ClickCease The causes of medical malpractice underreporting

The causes of medical malpractice underreporting

In our last post we discussed the fact that only one in seven medical malpractice incidents are reported by the Hospitals where they occur; this means Hospital keep under wraps roughly 84 percent of injurious medical errors. The issue of underreporting was revealed in a study conducted by the Department of Health and Human Services which specifically looked at the medical treatment that Medicare patients received. The study found that over 130,000 Medicare recipients experienced medical malpractice in a single month and that even hospital administrators knew that employees were failing to report all of the injuries and infections that occurred.

A study from 1999 attributed most medical malpractice underreporting to the fear that some healthcare professionals had of admitting their mistakes. The most recent data indicates that the new issue is that many hospital employees do not realize that mistakes which cause patient harm should be reported, or that employees assume that someone else will report the problem.
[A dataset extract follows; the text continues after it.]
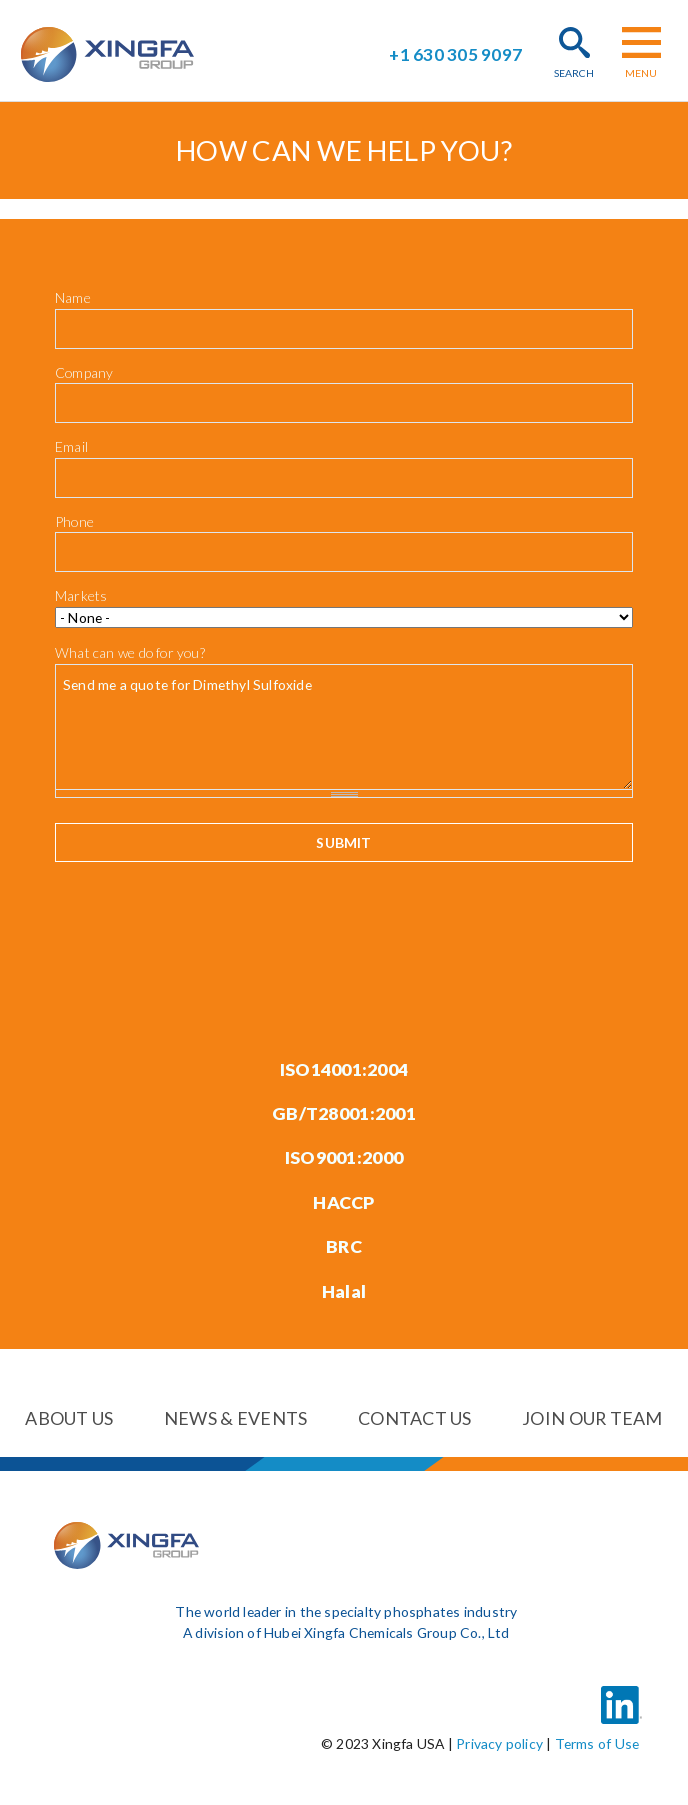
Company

There were also situations in which hospital employees assumed that an adverse event was so isolated or so common that reporting was unnecessary. In response, Medicare officials will create list of adverse medical events which hospitals and employees will be required to always report.

Currently, only about half of the states require hospitals to report adverse events such as infections. It still common for hospitals to routinely underreport infections and other adverse events for fear that these will alert patients to medical negligence. Patients harmed by medical negligence may take their healthcare providers to court and hold them accountable for the damage that they have caused. An experienced California medical malpractice attorney can help these patients fight for compensation that they deserve.

It is important for individuals who are part of health maintenance organizations, such as California’s Kaiser Permanente HMO, which owns its own hospitals, to be represented by attorneys experienced in arbitration. Kaiser Permanente’s group health insurance policy holders are contractually forced to go to arbitration under the terms of their policies. Arbitration can be a complex and confusing process, and those who represent themselves lose about 75 percent of the time.